**Saved entries**
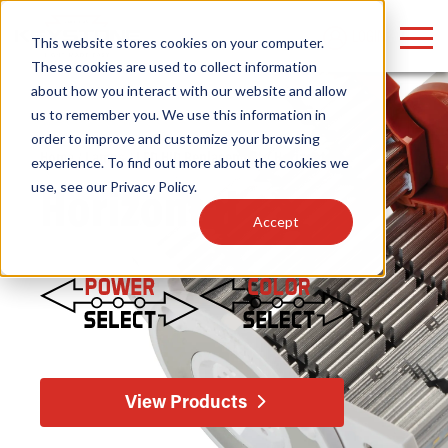
LOGIN
This website stores cookies on your computer.
These cookies are used to collect information
about how you interact with our website and allow
us to remember you. We use this information in
order to improve and customize your browsing
Find anything about our products, search
Home
/
Lamps
/
LED HID Replacement
/ Horizontal
experience. To find out more about the cookies we
use, see our
Privacy Policy
.
documention & more . . .
Horizontal
Accept
Popular Search Topics
Popular Prod
Area Lights with Changeable Optics
Linear High Bay
View Products
Architectural Pendant with Up/Down Lighting
HID Replacemen
Color Selectable Type A&B Tubes
Programmable L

**WORK REQUIRED**
Copy each line from the records above that includes the string "Popular".

**TASK OUTPUT**
Popular Search Topics
Popular Prod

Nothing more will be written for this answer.